WEEK 53: What our staff really thought of Swan Lake/ Loch na hEala


Have you ever been to see a show at the theatre and thought to yourself, “I wonder what the staff thought of that?”

Here at The Lowry we host a wide range of shows from musicals to drama, comedy to opera. Week 53 is The Lowry’s festival for the compulsively curious and we invited some of our contemporary ambassador staff to let us know what they think of the programme.

Amy Hailwood usually works in our contact centre, but today she is a Week 53 reviewer and her subject is Swan Lake/ Loch na hEala by Michael Keegan Dolan & Teaċ Daṁsa.

Over to you Amy…

There was some chat on Radio 4 the other day about the return of tutus to the design of the Royal Opera House’s upcoming production of Swan Lake. Now I’m not one to knock a tutu (how would you even do that?) but it’s safe to say that wasn’t the vibe at Teac Damsa and Michael Keegan-Dolan’s production of ‘Swan Lake’, last night at the Lowry.

The show started, while the audience were still coming in, with a middle-aged man in his baggy underpants, walking in circles around several concrete breeze blocks (to which he was attached with a large rope tied round his neck) whilst making noises that sounded very similar to a Welsh sheep impression I once perfected myself, on an especially boring family holiday. Behind him and to his sides were various props and bits of staging – mic stands, a black bin bag full of something, a wheelchair etc. and so it was pretty clear, with all this stitching on show that there probably wasn’t going to be a section where twenty odd ballerinas in white came tip-toeing across the stage en pointe.

One of the things I love about live performance is that you get to watch it as part of a group and one of my favourite things about the beginning was sitting in an audience that for the first ten minutes or so were definitely thinking WTF? As was I. Not necessarily in a, “can I go home now please” kind of way, more just like, “where is this going?” Everyone was being very polite and quiet and willing to experience “some art” while also probably mostly thinking, WT-actual-F? I really enjoyed this. Slowly, hilariously, painfully slowly, after being mauled by some spirit characters, this naked man got his kit on, smoked not one but two fags (there was a lot of smoking in this show), face-planted his way though a cup of tea and biscuits and began to tell us a story. The story of Jimmy, a young, Irish lad whose grief over his father’s death and distress at his mother’s plan to move out of the family home, had left him in mental torment, which was now being quashed by medication. Or something like that.

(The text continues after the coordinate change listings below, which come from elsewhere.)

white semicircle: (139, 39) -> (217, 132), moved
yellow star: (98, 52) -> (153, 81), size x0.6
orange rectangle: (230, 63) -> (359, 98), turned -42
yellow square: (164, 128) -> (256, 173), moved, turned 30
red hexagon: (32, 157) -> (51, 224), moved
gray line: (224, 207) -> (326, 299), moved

I can’t pretend to fully understand the ways in which this tale of ordinary Irish life interwove with the original story of Swan Lake but to be quite honest, I didn’t overly care because what spoke to me, apart from obviously the amazing skill of all the dancers and performers, was the atmospheres and images the show conjured up – of quiet loneliness and isolation, of rabid political ambition, of the suffocation of a legalistic, religious schooling, and of the horror of the various stories of abuse that have come out about the Catholic church in recent years.

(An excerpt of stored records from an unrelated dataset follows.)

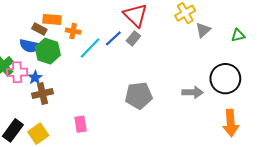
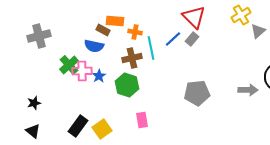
cyan line: (90, 48) -> (151, 48), turned -55
green hexagon: (48, 51) -> (127, 85), moved
brown cross: (42, 93) -> (132, 58), moved

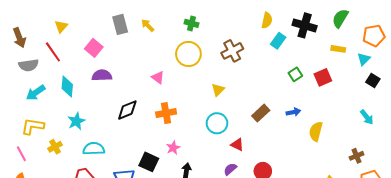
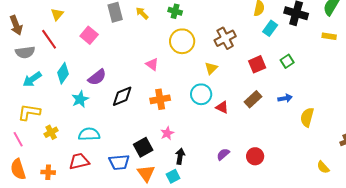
green cross: (192, 23) -> (175, 11), moved
purple semicircle: (102, 75) -> (97, 77), moved, turned 144
red square: (323, 77) -> (257, 64), moved
cyan diamond: (67, 87) -> (63, 73), turned 30
yellow triangle: (218, 90) -> (211, 68), moved
cyan star: (76, 121) -> (80, 99), moved
cyan circle: (217, 123) -> (201, 94), moved
red triangle: (237, 145) -> (222, 107), moved
black square: (149, 162) -> (143, 147), turned 36

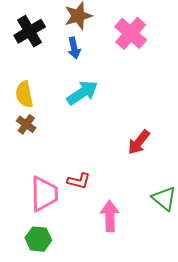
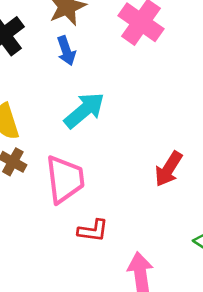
pink trapezoid: (44, 194) -> (65, 179), moved

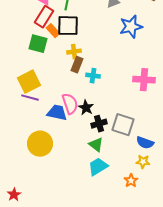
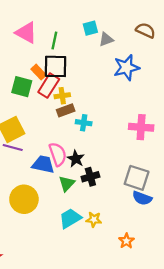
red rectangle: (44, 17) -> (49, 86), moved
brown rectangle: (77, 65) -> (66, 110), turned 49
gray square: (123, 125) -> (137, 178), moved
green triangle: (96, 145) -> (67, 183), moved, turned 35
yellow star: (143, 162) -> (94, 220), moved
cyan trapezoid: (98, 167) -> (70, 218), moved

Throughout, a live score from three or four musicians infused everything with sounds unique to Irish music and culture and evoked a mysticism and beauty that interwove with and offset some of the intentional ugliness on stage. I would like to see it again really, as it was so rich and complex and multi-layered that I felt like I needed more time with it. On the other hand, it’s whole raison d’etre was not about thinking, but about pushing beyond “getting it” to something past that which is actually the point. Overall I loved it!